En effet, un avocat palestinien de Bil’in, qui avait contribué à la préparation des documents en vue d’un recours judiciaire contre la nouvelle route, a été arrêté chez lui au milieu de la nuit et mis en garde contre toute action concernant les terres de la zone C. Bien que la zone C ait été créée dans le cadre des Accords d’Oslo à titre temporaire, le mouvement des colons et l’armée la traitent comme un territoire israélien de facto, au sein duquel les colons jouissent d’une liberté d’action quasi totale.
« L’ensemble du système — tant l’armée que le pouvoir judiciaire — s’est considérablement détérioré », a déclaré Sfard. « Ce n’était déjà pas rose il y a vingt ans, mais on reconnaissait tout de même, dans des cas exceptionnels, qu’un acte répréhensible avait été commis, même lorsqu’une telle décision accordait gain de cause à un village comme Bil’in, dont la lutte est devenue un symbole de la lutte contre la barrière de séparation. »
Par le passé, a expliqué M. Sfard, la Haute Cour statuait parfois en faveur des Palestiniens parce qu’elle souhaitait préserver une image libérale. Mais il a fait valoir que « les efforts du gouvernement pour réformer le système judiciaire, [le climat politique depuis] le 7 octobre et la nomination de la génération actuelle de juges — qui se soucient bien moins de cette image libérale et sont moins enclins à rendre des décisions en faveur des Palestiniens pour la préserver — tout cela a entraîné la fermeture de cette ouverture. »
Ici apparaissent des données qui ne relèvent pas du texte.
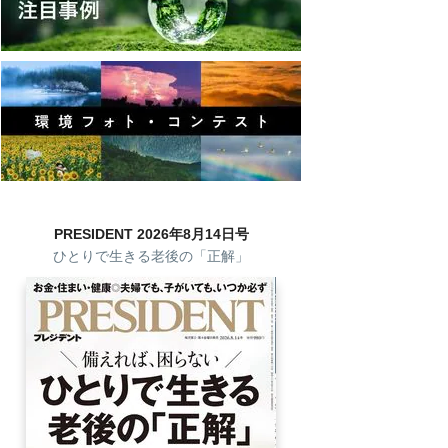
PRESIDENT 2026年8月14日号
ひとりで生きる老後の「正解」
Malgré tout, M. Sfard estime que l’affaire de Bil’in a peut-être plus de chances d’aboutir que des affaires similaires de confiscation de terres en Cisjordanie. « L’injustice est ici si flagrante qu’il sera très difficile de justifier la saisie de ces terres. »
Pour l’instant, Bil’in n’envisage pas de relancer les manifestations hebdomadaires, malgré la menace. Mais Khatib a insisté sur le fait que « Bil’in restera Bil’in, un symbole de la lutte populaire non violente. Nous continuerons à nous battre en utilisant tous les moyens juridiques légitimes, aux côtés des militants israéliens et internationaux et de tous ceux qui ont pris part à la lutte ici. »
L’une des actions de protestation les plus marquantes de Bil’in a vu des manifestants se déguiser en personnages Na’vi bleus du film « Avatar » et défiler vers la barrière, où ils ont été accueillis par des tirs de gaz lacrymogènes de l’armée.
« Si nécessaire, on ressortira aussi Avatar », a déclaré Khatib avec un sourire.
+972 et Local Call ont contacté l’Administration civile pour obtenir ses commentaires. Sa réponse sera ajoutée si elle est reçue.